What is desalination?

Desalination is the process of turning saltwater or seawater into drinking water by removing the salt.

Desalination is still a developing technology and many experts say that it is not ready to be used on a global scale. But that has not stopped countries such as China, India, South Africa and the United States investing in these plants. And according to the BBC, a number of small countries like the Maldives, Malta and the Bahamas meet all their water needs through desalination. Success stories like Israel where desalination saved the country from the worst drought the area had seen in 900 years.

There are two main kinds of desalination – Distillation and Reverse Osmosis.

Reverse Osmosis Distillation (ROD) is now seen as the more efficient method and has largely replaced Distillation.

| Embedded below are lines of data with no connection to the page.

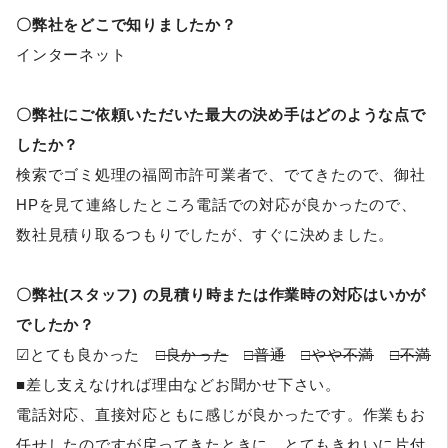
〇弊社をどこで知りましたか？
インターネット
〇弊社にご依頼いただいた最大の決め手はどのような点で
したか？
検索でゴミ処理の福岡市許可業者で、でてきたので、御社
HPを見て連絡したところ電話での対応が良かったので、
数社見積り取るつもりでしたが、すぐに決めました。
〇弊社(スタッフ) の見積り時または作業時の対応はいかが
でしたか？
☑とても良かった
□良かった
□普通
□やや不満
□不満
■差し支えなければ理由などお聞かせ下さい。
電話対応、直接対応ともに感じが良かったです。作業もお
任せしたのですが戻ってきたときに、とてもきれいに片付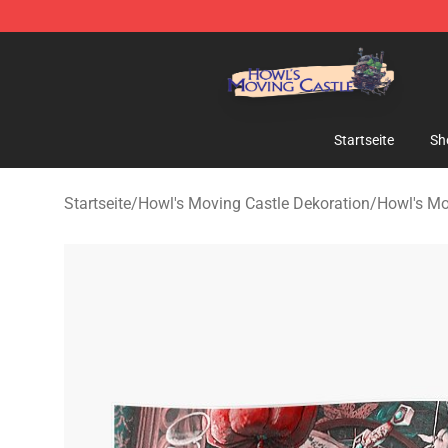
Howl's Moving Castle Store - Official Howl's Moving 
Startseite
Sh
Startseite
/
Howl's Moving Castle Dekoration
/
Howl's Mo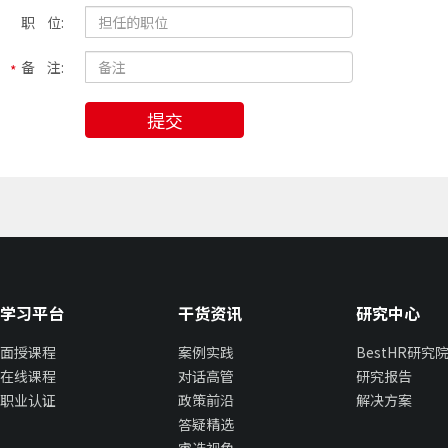
职 位:
备 注:
提交
学习平台
干货资讯
研究中心
面授课程
案例实践
BestHR研究
在线课程
对话高管
研究报告
职业认证
政策前沿
解决方案
答疑精选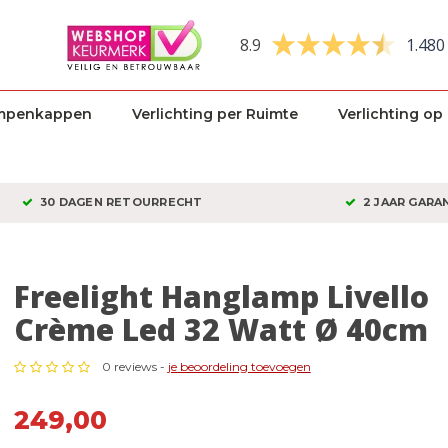
8.9
1.480
mpenkappen
Verlichting per Ruimte
Verlichting op
30 DAGEN RETOURRECHT
2 JAAR GARA
Freelight Hanglamp Livello
Crème Led 32 Watt Ø 40cm
0 reviews -
je beoordeling toevoegen
249,00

In ROD, seawater is pumped to one side of a tank and pure water on the other side, separated by a semi-permeable membrane. Extreme pressure is applied to the seawater side of the tank to push the seawater through the filter. The remaining salt and chemicals are then disposed of, usually back into the ocean.

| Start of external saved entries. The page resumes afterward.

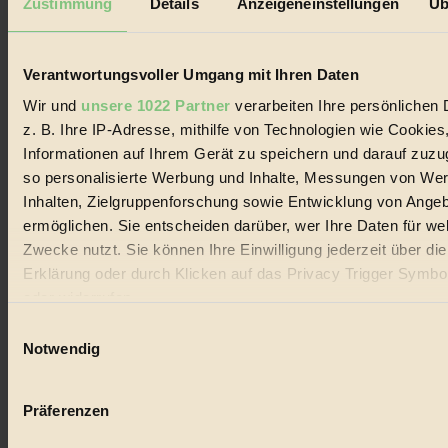
Zustimmung
Details
Anzeigeneinstellungen
Üb
Biorama steht für einen nachhaltigen Lebensstil und bewussten
Lebenswandel. Es ist eine moderne Plattform für Ideen, Menschen
und Produkte, ein Leitfaden im schnell wachsenden Markt des
Handels mit Bioprodukten, des Fair-Trade sowie der Branche
Verantwortungsvoller Umgang mit Ihren Daten
alternativer Energien.
Wir und
unsere 1022 Partner
verarbeiten Ihre persönlichen 
Social Media
z. B. Ihre IP-Adresse, mithilfe von Technologien wie Cookies
22.601 Fans auf Facebook
Informationen auf Ihrem Gerät zu speichern und darauf zuzu
3.415 Follower auf Twitter
Folge uns auf Instagram
so personalisierte Werbung und Inhalte, Messungen von We
Themen
Inhalten, Zielgruppenforschung sowie Entwicklung von Ange
#
ermöglichen. Sie entscheiden darüber, wer Ihre Daten für we
Zwecke nutzt. Sie können Ihre Einwilligung jederzeit über di
Bio
Erklärung oder durch Klicken auf das Privacy Trigger Symbo
#
oder widerrufen
Einwilligungsauswahl
Nachhaltigkeit
Wenn Sie es erlauben, würden wir auch gerne:
Notwendig
#
Informationen über Ihre geografische Lage erfassen, 
auf einige Meter genau sein können
Vegan
Präferenzen
Ihr Gerät durch aktives Scannen nach bestimmten 
(Fingerprinting) identifizieren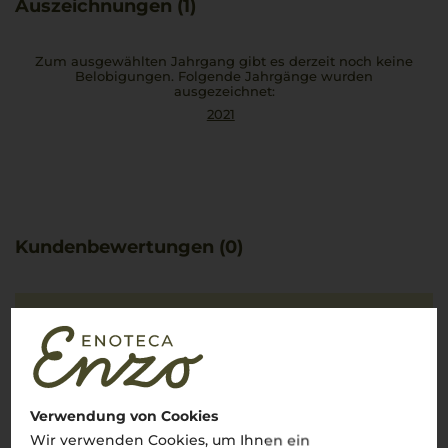
Auszeichnungen (1)
Zum ausgewählten Jahrgang gibt es derzeit noch keine
Belobigungen. Folgende Jahrgänge wurden
ausgezeichnet:
2021
Kundenbewertungen (0)
Es ist noch keine
Kundenbewertung vorhanden.
Verwendung von Cookies
Wir verwenden Cookies, um Ihnen ein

On St Helena, many believe desalination could be effective in preventing water shortages.

A stable supply of water is vital for St Helena currently. Most of the Government's Sustainable Economic Development Plan (SEDP) relies on a good supply of water – to facilitate increased tourism, development and investment; to increase exports (like coffee and honey, all which need water to be produced); to enhance the supply of local produce; and to substitute imports (like the £65,000 worth of mineral waters we imported in 2016/17).

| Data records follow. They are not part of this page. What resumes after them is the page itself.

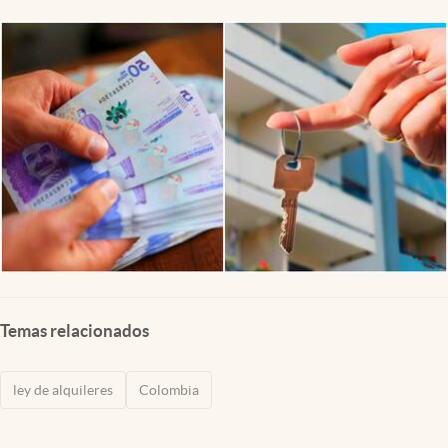
Temas relacionados
ley de alquileres
Colombia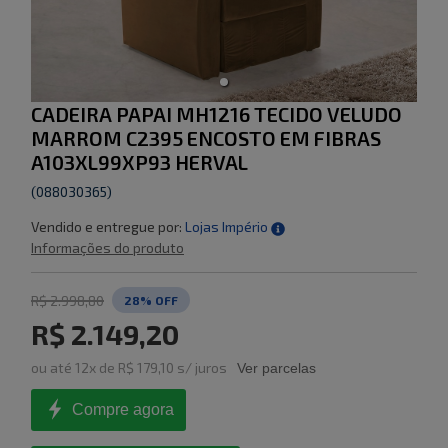
CADEIRA PAPAI MH1216 TECIDO VELUDO
MARROM C2395 ENCOSTO EM FIBRAS
A103XL99XP93 HERVAL
(
088030365
)
Vendido e entregue por:
Lojas Império
Informações do produto
R$ 2.998,80
28
% OFF
R$ 2.149,20
ou
até
12
x de
R$ 179,10
s/ juros
Ver parcelas
Compre agora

But would desalination prevent drought-related water restrictions like we're currently experiencing?

Experts say desalination comes with its own issues, and may be less than the ideal solution.

 

It's expensive

For islanders already struggling with Connect's current water tariffs – desalination would be even more costly.

According to the BBC, "desalination may be getting cheaper but it is still prohibitively expensive for poorer countries, many of whom also suffer from water scarcity."

This is mainly due to the costs of the desalination process – and for places like St Helena where only a small population would split the cost of desalinated water, these costs are especially prohibitive.

Of course, though, ROD is used on neighbouring Ascension Island, which has an even smaller population. As rains are rare on the island, Ascension uses ROD as its main source of water. Ascension's system uses two ROD plants that fit into 20ft containers and are capable of producing 120 cubic metres of water per day.

For Ascension, desalination has proven very effective.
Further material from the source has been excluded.